Does seasonality usefully combine with trend following for timing asset markets? In his January 2016 paper entitled “Multi-Asset Seasonality and Trend-Following Strategies”, Nick Baltas examines seasonal patterns (based on same calendar month over the past ten years) for four asset classes: commodities, government bonds, currency exchange rates and country equity markets. He then tests whether identified seasonal patterns enhance a simple trend-following strategy that is long (short) the inverse volatility-weighted assets within a class that have positive (negative) excess returns over the past 12 months. Specifically, he closes any long (short) trend positions in the bottom (top) fifth of seasonality rankings. To assess net performance, he considers trading frictions ranging from 0.05% to 0.25%. Using spot and front futures return data for 19 commodity price indexes and spot return data for 16 10-year government bonds, 10 currency exchange rates and 18 country equity total return indexes as available through December 2014, he finds that:
- Regression analyses of spot returns commencing January 1975 for equities, July 1991 for commodities, July 1994 for government bonds and January 1991 for currency exchange rates indicate that:
- Commodities and (less so) equities exhibit significant seasonality.
- Government bonds and currency exchange rates do not.
- A strategy that is each month long (short) the fifth of assets with the largest (smallest) past average returns during the same calendar month over the past ten years:
- Generates about 4% average gross annual return and 0.49 gross annual Sharpe ratio for commodity futures starting in 1992.
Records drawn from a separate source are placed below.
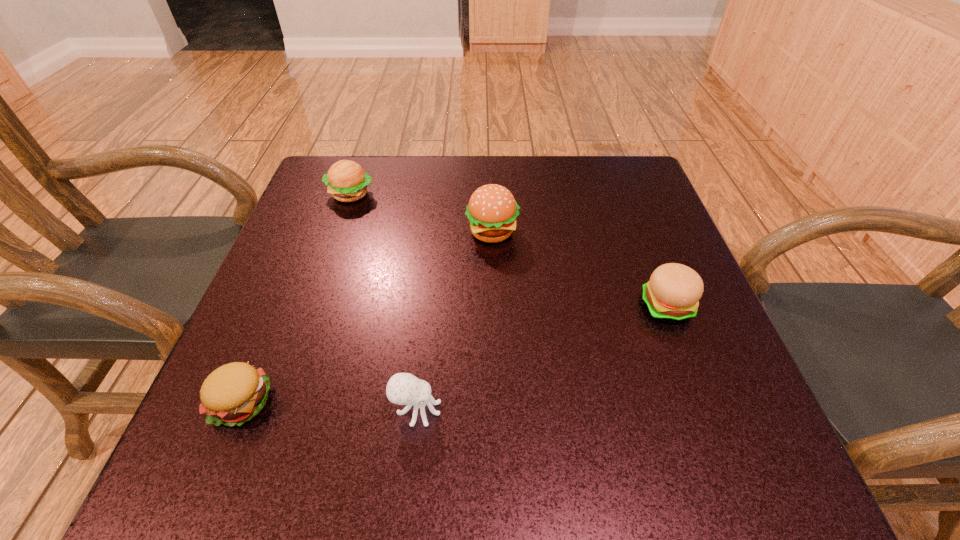 Where is `the tallest object`? the tallest object is located at coordinates tap(492, 210).

Find the location of `the third nearest hamburger`. the third nearest hamburger is located at coordinates (492, 210).

Locate an element on the screen. the farthest hamburger is located at coordinates (347, 182).

Identify the location of the rightmost object. This screenshot has width=960, height=540. (674, 290).

Where is `the second nearest hamburger`? The height and width of the screenshot is (540, 960). the second nearest hamburger is located at coordinates (674, 290).

At what (x,y) coordinates should I click in order to perform the action: click on octopus. Please return your answer as a coordinate pair (x, y). This screenshot has height=540, width=960. Looking at the image, I should click on (403, 388).

Identify the location of the nearest hamburger. This screenshot has height=540, width=960. (234, 393).

Where is `the shortest object`? The width and height of the screenshot is (960, 540). the shortest object is located at coordinates (234, 393).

- Generates about 3% average gross annual return and 0.45 gross annual Sharpe ratio for spot equity indexes starting in 1980.
- Has, however, high turnover that likely prevents direct exploitation of seasonality patterns.
- Is effectively market neutral and uncorrelated with value and momentum strategies.
- The trend-following strategy with seasonality overlay as described above beats the basic trend-following strategy on a gross basis:
- Gross annual Sharpe ratio increases from 0.71 to 0.81 for commodity futures and from 0.66 to 0.71 for spot equity indexes. For commodities (equities) the improvement in Sharpe ratio disappears as trading frictions increase to about 0.25% (0.20%).
- For a version with monthly leverage equal to the ratio of running realized volatility of the basic trend-following strategy to a volatility target (7%), gross annual Sharpe ratio increases from 0.91 to 0.98 for commodity futures and from 0.81 to 0.85 for spot equity indexes (see the charts below). For commodities (equities) the improvement in Sharpe ratio disappears as trading frictions increase to about 0.20% (0.15%).
The following charts, taken from the paper, illustrate gross enhancement of the dynamic leveraged trend-following strategy specified with target volatility 7% when augmented by seasonality overlay as applied to commodity futures (upper chart) and spot equity indexes (lower chart). For commodities (equities), gross annual Sharpe ratio increases from 0.91 to 0.98 (0.81 to 0.85).
In summary, evidence indicates that investors may be able to enhance commodity futures and equity index trend following strategies with seasonal overlays that close some positions.
Cautions regarding findings include:
- Samples are short in terms of the number of independent 10-year intervals used to measure seasonality, elevating effects of non-normality in distributions and data snooping bias.
- In general, the use of indexes ignores the costs of maintaining liquid tracking funds, thereby overstating expectations. Some indexes and tracking funds may respond differently to technical signals.
- As noted in the paper, spot returns and future returns differ materially for commodities, undermining the realism of analyses using spot returns.
- Testing multiple versions of a strategy on multiple data sets introduces snooping bias, such that the best-performing combination overstates expectations.